Nontraumatic inflammatory joint disease is a relatively common, but under-recognized, cause of fever and morbidity in dogs. In one review of 66 dogs referred for fever of unknown origin to a veterinary teaching hospital, approximately 8% were diagnosed with immune-mediated polyarthritis.
Nontraumatic inflammatory joint disease is a relatively common, but under-recognized, cause of fever and morbidity in dogs. In one review of 66 dogs referred for fever of unknown origin to a veterinary teaching hospital, approximately 8% were diagnosed with immune-mediated polyarthritis. In addition to immune-mediated polyarthritis (i.e. inflammatory joint disease in the absence of an underlying genetic, infectious, or other secondary cause) there are a number of additional syndromes that have been recognized in dogs and cats. This lecture will review the general approach to non-traumatic joint disease in small animal patients, the differential diagnoses encountered in dogs and cats, and then review the clinical features and treatment of immune-mediated polyarthritis in detail.

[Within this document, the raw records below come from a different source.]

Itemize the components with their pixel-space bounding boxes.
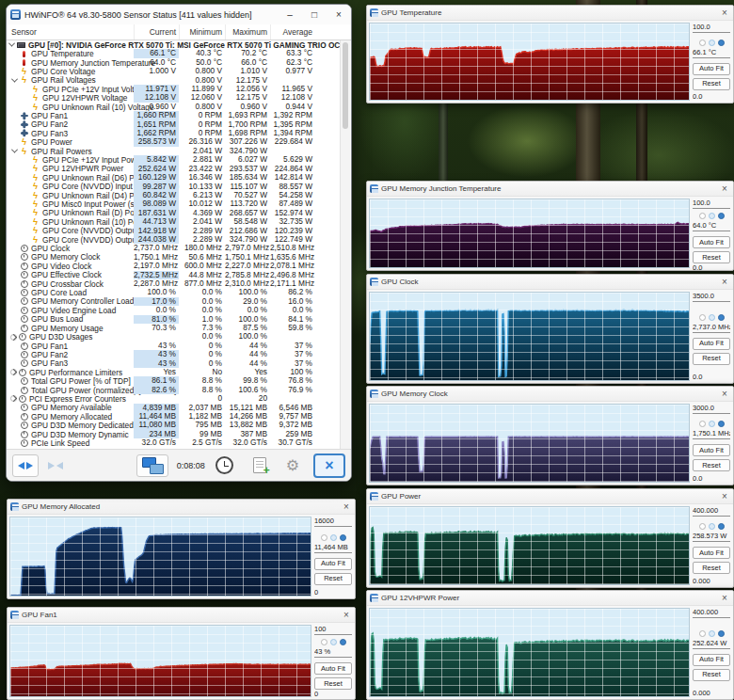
reset-button[interactable]: Reset [314, 573, 352, 585]
chevron-right-icon[interactable] [10, 369, 17, 375]
auto-fit-button[interactable]: Auto Fit [693, 547, 730, 559]
table-row[interactable]: GPU Core Voltage1.000 V0.800 V1.010 V0.9… [7, 67, 351, 75]
table-row[interactable]: GPU Fan243 %0 %44 %37 % [7, 350, 351, 358]
table-row[interactable]: GPU Core (NVVDD) Input Power (sum)99.287… [7, 183, 351, 191]
col-average[interactable]: Average [270, 24, 315, 40]
radio-style-1[interactable] [699, 523, 706, 530]
table-row[interactable]: GPU Misc0 Input Power (sum)98.089 W10.01… [7, 199, 351, 208]
table-row[interactable]: GPU Fan143 %0 %44 %37 % [7, 342, 351, 350]
radio-style-1[interactable] [321, 534, 327, 541]
nav-back-forward-button[interactable] [12, 454, 39, 477]
close-button[interactable]: × [327, 5, 351, 24]
graph-title-bar[interactable]: GPU Temperature × [367, 6, 733, 21]
table-row[interactable]: GPU Unknown Rail (10) Power44.713 W2.041… [7, 217, 351, 226]
radio-style-2[interactable] [709, 314, 715, 321]
reset-button[interactable]: Reset [693, 562, 730, 574]
radio-style-3-selected[interactable] [340, 534, 346, 541]
chevron-down-icon[interactable] [10, 78, 19, 83]
table-row[interactable]: GPU Bus Load81.0 %1.0 %100.0 %84.1 % [7, 315, 351, 324]
radio-style-2[interactable] [330, 639, 337, 645]
close-icon[interactable]: × [716, 277, 733, 287]
table-row[interactable]: PCIe Link Speed32.0 GT/s2.5 GT/s32.0 GT/… [7, 438, 351, 447]
close-icon[interactable]: × [716, 389, 733, 399]
radio-style-2[interactable] [709, 40, 715, 46]
table-row[interactable]: GPU Performance LimitersYesNoYes100 % [7, 368, 351, 376]
clock-button[interactable] [210, 454, 239, 477]
logging-button[interactable] [247, 454, 272, 477]
table-row[interactable]: GPU Clock2,737.0 MHz180.0 MHz2,797.0 MHz… [7, 244, 351, 252]
radio-style-3-selected[interactable] [718, 213, 725, 219]
auto-fit-button[interactable]: Auto Fit [693, 63, 730, 75]
graph-style-radios[interactable] [314, 534, 352, 541]
table-row[interactable]: GPU 12VHPWR Voltage12.108 V12.060 V12.17… [7, 93, 351, 102]
graph-title-bar[interactable]: GPU Power × [367, 489, 733, 504]
graph-title-bar[interactable]: GPU 12VHPWR Power × [367, 591, 733, 606]
nav-collapse-button[interactable] [42, 454, 69, 477]
chevron-right-icon[interactable] [10, 334, 17, 341]
graph-title-bar[interactable]: GPU Memory Allocated × [8, 500, 355, 515]
table-row[interactable]: PCI Express Error Counters020 [7, 394, 351, 403]
reset-button[interactable]: Reset [693, 459, 730, 471]
close-sensors-button[interactable]: × [313, 453, 345, 478]
table-row[interactable]: GPU Memory Usage70.3 %7.3 %87.5 %59.8 % [7, 324, 351, 332]
graph-style-radios[interactable] [314, 639, 352, 645]
table-row[interactable]: Total GPU Power (normalized) [% of TDP]8… [7, 386, 351, 394]
close-icon[interactable]: × [716, 593, 733, 603]
auto-fit-button[interactable]: Auto Fit [693, 654, 730, 666]
settings-button[interactable]: ⚙ [280, 454, 305, 477]
auto-fit-button[interactable]: Auto Fit [693, 444, 730, 456]
radio-style-2[interactable] [330, 534, 337, 541]
table-row[interactable]: GPU Temperature66.1 °C40.3 °C70.2 °C63.3… [7, 49, 351, 57]
radio-style-1[interactable] [699, 314, 706, 321]
table-row[interactable]: GPU Fan21,651 RPM0 RPM1,700 RPM1,395 RPM [7, 120, 351, 129]
reset-button[interactable]: Reset [314, 677, 352, 690]
table-row[interactable]: GPU Effective Clock2,732.5 MHz44.8 MHz2,… [7, 271, 351, 279]
table-row[interactable]: GPU Memory Available4,839 MB2,037 MB15,1… [7, 404, 351, 412]
auto-fit-button[interactable]: Auto Fit [314, 558, 352, 570]
graph-title-bar[interactable]: GPU Clock × [367, 275, 733, 290]
auto-fit-button[interactable]: Auto Fit [314, 662, 352, 675]
radio-style-1[interactable] [321, 639, 327, 645]
reset-button[interactable]: Reset [693, 669, 730, 681]
minimize-button[interactable]: – [278, 5, 302, 24]
table-row[interactable]: GPU Memory Junction Temperature64.0 °C50… [7, 58, 351, 67]
table-row[interactable]: GPU D3D Memory Dynamic234 MB99 MB387 MB2… [7, 430, 351, 438]
table-row[interactable]: GPU Fan31,662 RPM0 RPM1,698 RPM1,394 RPM [7, 129, 351, 137]
close-icon[interactable]: × [716, 183, 733, 194]
title-bar[interactable]: HWiNFO® 64 v8.30-5800 Sensor Status [411… [7, 5, 351, 24]
table-row[interactable]: GPU Unknown Rail (D4) Power (sum)60.842 … [7, 191, 351, 199]
graph-style-radios[interactable] [693, 421, 730, 427]
maximize-button[interactable]: □ [302, 5, 327, 24]
graph-title-bar[interactable]: GPU Memory Clock × [367, 387, 733, 402]
radio-style-1[interactable] [699, 40, 706, 46]
close-icon[interactable]: × [716, 8, 733, 18]
table-row[interactable]: GPU Power258.573 W26.316 W307.226 W229.6… [7, 137, 351, 146]
radio-style-1[interactable] [699, 630, 706, 637]
graph-title-bar[interactable]: GPU Fan1 × [8, 608, 355, 623]
table-row[interactable]: GPU Video Engine Load0.0 %0.0 %0.0 %0.0 … [7, 306, 351, 314]
vertical-scrollbar[interactable] [340, 40, 350, 449]
table-row[interactable]: GPU Unknown Rail (D) Power (sum)187.631 … [7, 209, 351, 217]
table-row[interactable]: GPU Rail Voltages0.800 V12.175 V [7, 76, 351, 85]
radio-style-3-selected[interactable] [718, 40, 725, 46]
auto-fit-button[interactable]: Auto Fit [693, 338, 730, 350]
graph-style-radios[interactable] [693, 630, 730, 637]
auto-fit-button[interactable]: Auto Fit [693, 236, 730, 248]
graph-style-radios[interactable] [693, 213, 730, 219]
table-row[interactable]: GPU Rail Powers2.041 W324.790 W [7, 147, 351, 155]
chevron-down-icon[interactable] [10, 149, 19, 153]
table-row[interactable]: GPU Fan11,660 RPM0 RPM1,693 RPM1,392 RPM [7, 111, 351, 119]
table-row[interactable]: Total GPU Power [% of TDP]86.1 %8.8 %99.… [7, 376, 351, 385]
col-maximum[interactable]: Maximum [225, 24, 270, 40]
radio-style-3-selected[interactable] [718, 523, 725, 530]
table-row[interactable]: GPU Core (NVVDD) Output Power244.038 W2.… [7, 235, 351, 244]
chevron-right-icon[interactable] [10, 395, 17, 402]
radio-style-3-selected[interactable] [718, 314, 725, 321]
remote-sensors-button[interactable] [136, 454, 168, 477]
graph-style-radios[interactable] [693, 314, 730, 321]
graph-style-radios[interactable] [693, 40, 730, 46]
col-current[interactable]: Current [134, 24, 179, 40]
table-row[interactable]: GPU D3D Usages0.0 %100.0 % [7, 332, 351, 341]
graph-style-radios[interactable] [693, 523, 730, 530]
col-minimum[interactable]: Minimum [179, 24, 225, 40]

DEFINITION AND DIFFERENTIAL DIAGNOSIS
Polyarthritis is defined as inflammation in two or more joints. Although any joint may be affected, including the inter-vertebral joints, large proximal limb joints and small distal limb joints, it is the stifle, carpal, and tarsal joints which are usually most severely affected. In addition, swelling due to effusion is easiest to appreciate in these three sets of joints. Primary immune mediated polyarthritis is a type III hypersensitivity disorder—circulating immune complexes are deposited in the synovial membrane and initiate inflammation, recruitment of inflammatory cells, release of cytokines and proteolytic enzymes including metalloproteinases, with resultant pain, excess joint fluid production, and eventual cartilage degeneration. In secondary polyarthritis, immune complex deposition in the joints may occur secondary to any concurrent inflammatory/infectious or neoplastic disease. Some of the best recognized causes of secondary immune-mediated polyarthritis are the chronic tick-borne infectious agents, including Anaplasma spp, Ehrlichia spp, and Borreliaburgdorferi, in dogs, and a post-calicivirus vaccine transient polyarthritis that may occasionally be seen in cats.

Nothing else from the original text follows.